Once we’re able to expand our vision from myopia to mission, then we’re able to expand our generosity and move from being miserly to being magnanimous.  In our Old Testament reading this morning, God speaks through the prophet Isaiah to distinguish between false and true worship.  In the beginning of chapter 58, God indicts His people for claiming to worship and to fast, all the while exploiting the poor and quarreling with one another.  God does not recognize such worship.  However, all is not lost as God articulates the qualities of true worship.  God says in verses 9 and 10: “If you do away with the yoke of oppression, with the pointing finger and malicious talk, and if you spend yourselves in behalf of the hungry and satisfy the needs of the oppressed.”  True worship is marked by God’s people “spending themselves,” or literally, “drawing out their soul and passion” on behalf of the hungry, the homeless, the naked, and the oppressed.  When we spend ourselves, all we’re doing is paying forward the gifts that God has given to us, all we’re doing is being a channel of God’s generosity.  When we model God’s generosity, then our light will rise in the darkness, and our night will become like the noonday.  If God’s people expand their generosity, and magnanimously invest in God’s mission, then they will shine!

How can we be magnanimous?  When we allow God to expand our hearts, when we allow God to move us farther from fear and closer to faith.  When we trust in God, we will spend ourselves, drawing out our passion, in the things that God cares about.  When our hearts are on fire and beat with the rhythm of God’s heart, we can be a people transformed from fear to faith, from being miserly to magnanimous, and from myopia to mission.  When we invest in God’s mission, we can’t help but be a light of the world, not to draw praise and attention to ourselves, but to lead others to give glory to our Father in heaven!

There once was a little church situated on a hill on the edge of a village.  It was back during the days when they had Sunday night services.  Each Sunday evening, the non-church goers in the village would see the lit church building and hear the faint echo of hymns.  After the service was over, the church building would go dark and the worshippers would walk down the hill along a path lit by street lamps. 

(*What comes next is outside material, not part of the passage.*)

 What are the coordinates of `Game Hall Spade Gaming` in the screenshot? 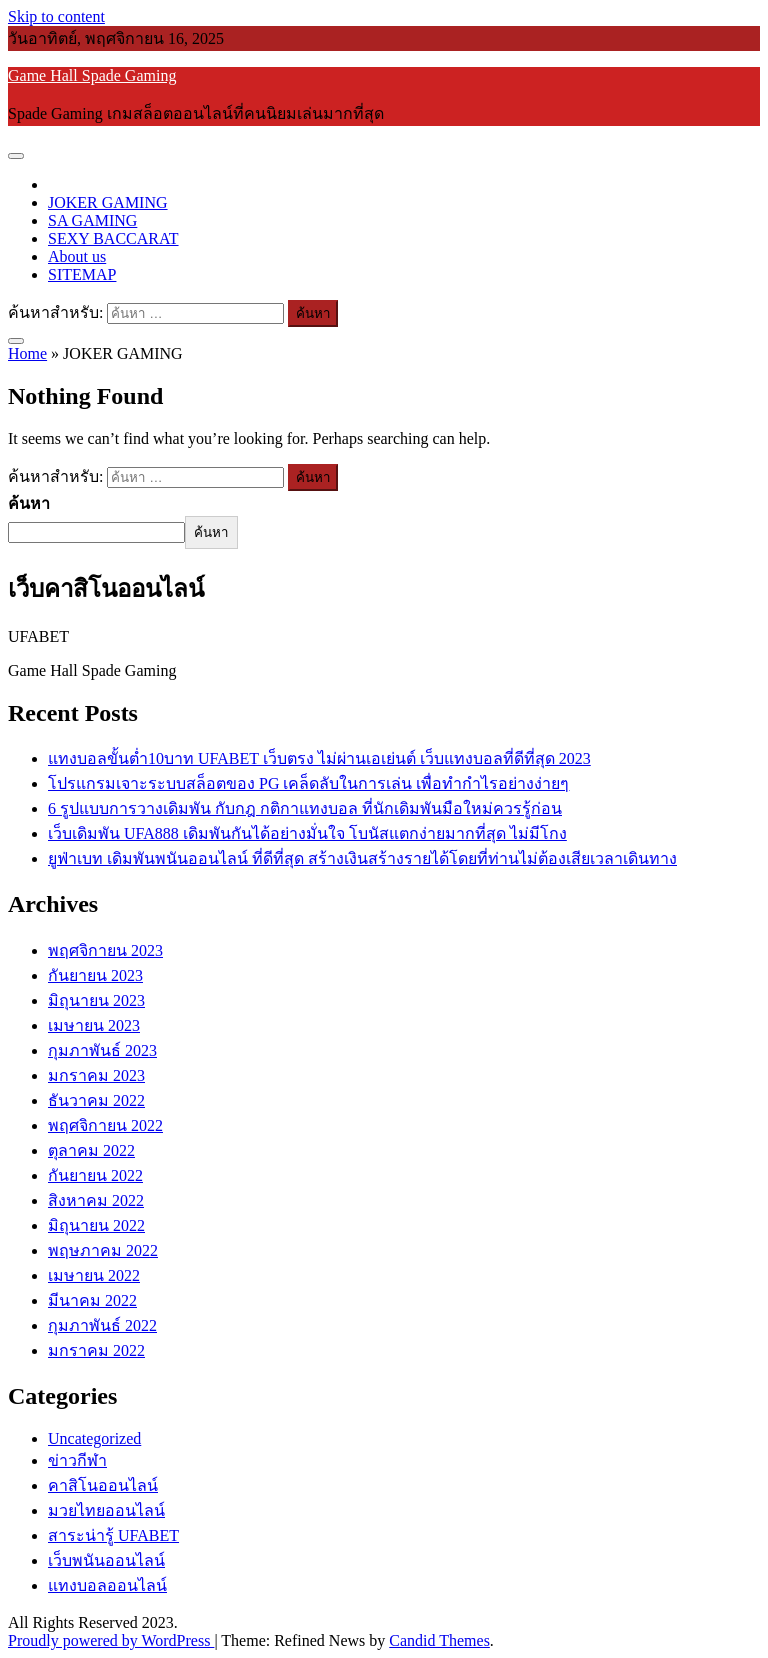 It's located at (92, 75).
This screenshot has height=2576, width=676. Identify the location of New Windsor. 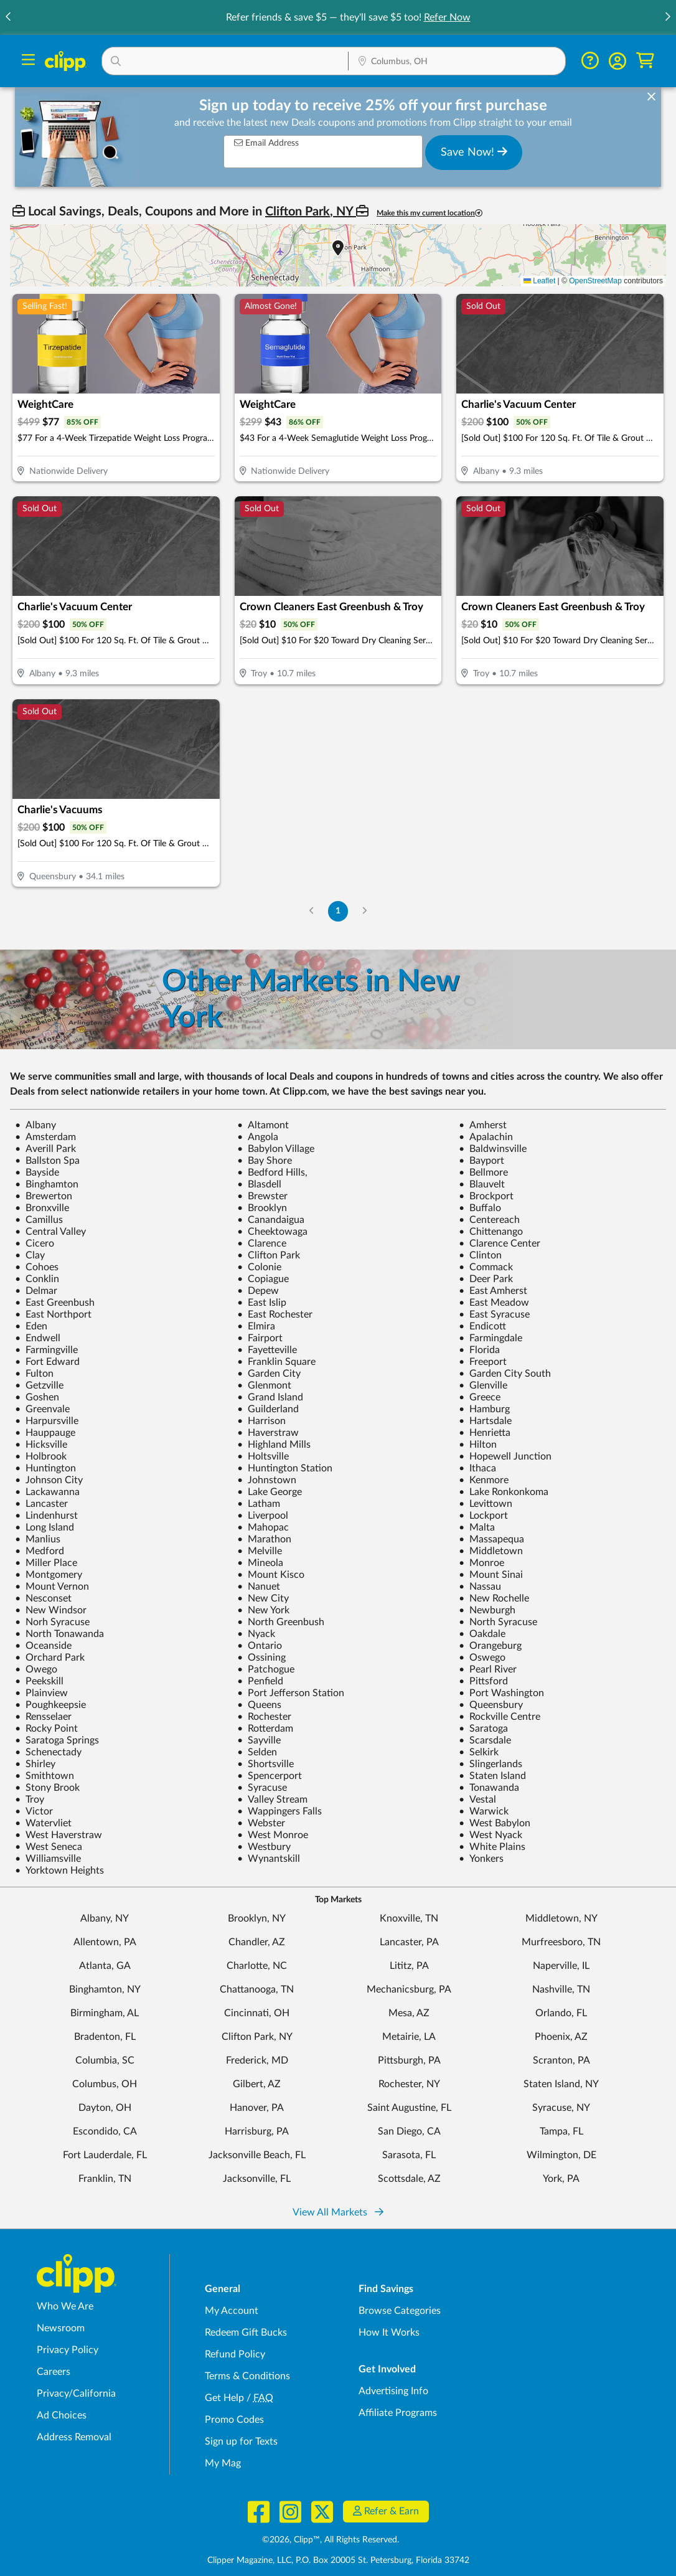 (51, 1610).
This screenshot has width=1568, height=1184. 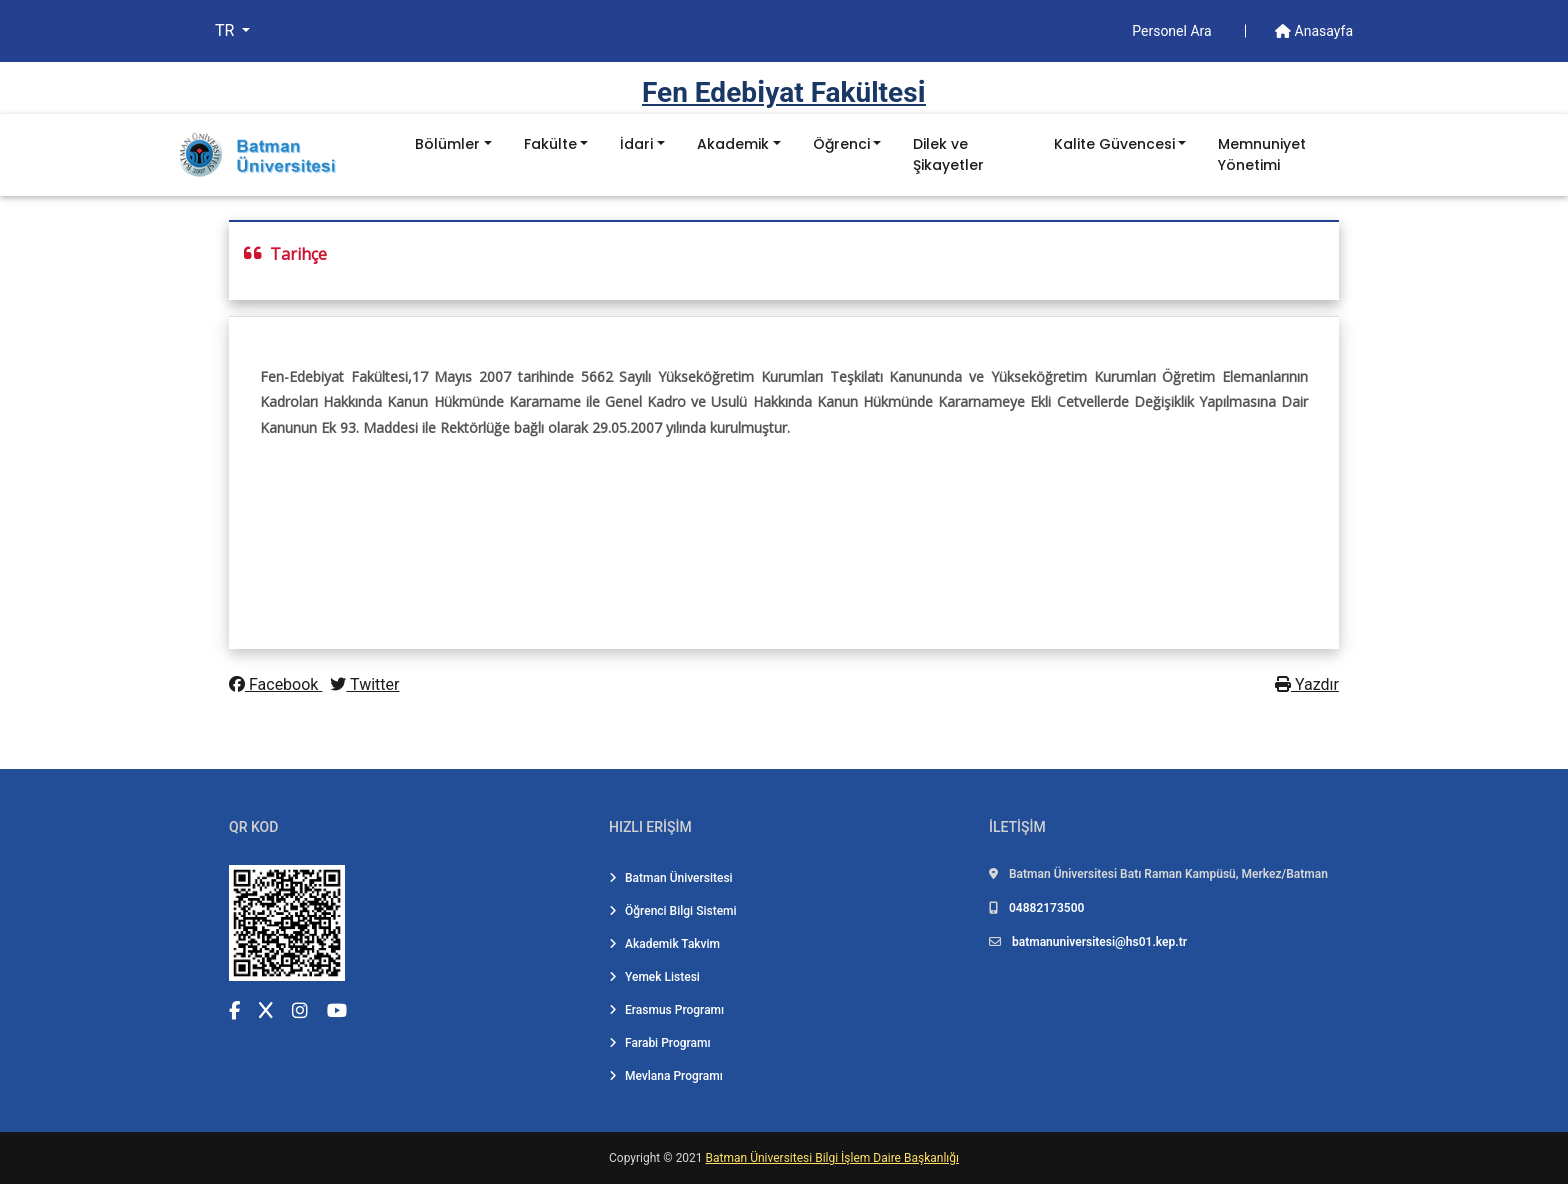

One winter night, a snow storm blew in toward the end of the Sunday evening church service. The storm knocked out the electricity, not just in the church, but throughout the whole village.  The church members brought out the candles that were stored away, and they finished the service by candlelight.  The villagers down in the valley then witnessed something they had not seen before.  Coming out of the front doors of the church was a stream of flickering lights piercing the darkness and slowly flowing down the hill.  As the luminous stream reached the village, the points of light scattered, and one-by-one, the cottages in the village became lit as the church-goers shared their candles with their neighbors without a light.  Pretty soon, the whole village was flickering amidst the glow of candles that were providing light to all on a dark, snowy night.  All the villagers agreed that that worship service was both “worship” and “service” in the truest sense of those words.  And from then on, each member of that little church would go and find one way to serve a neighbor after every worship service.

The good news this morning is that Jesus said, “You are the light of the world. A town built on a hill cannot be hidden.  Neither do people light a lamp and put it under a bowl.  Instead they put it on its stand, and it gives light to everyone in the house.”  Let the flame of Christ ignite our hearts and our lives, so that we may radiate God’s warmth and light through the investment of our time, talents and tithes.  Together, let us invest in God’s mission, by letting our light shine before others, that they may see our good deeds and glorify our Father in heaven.  Amen.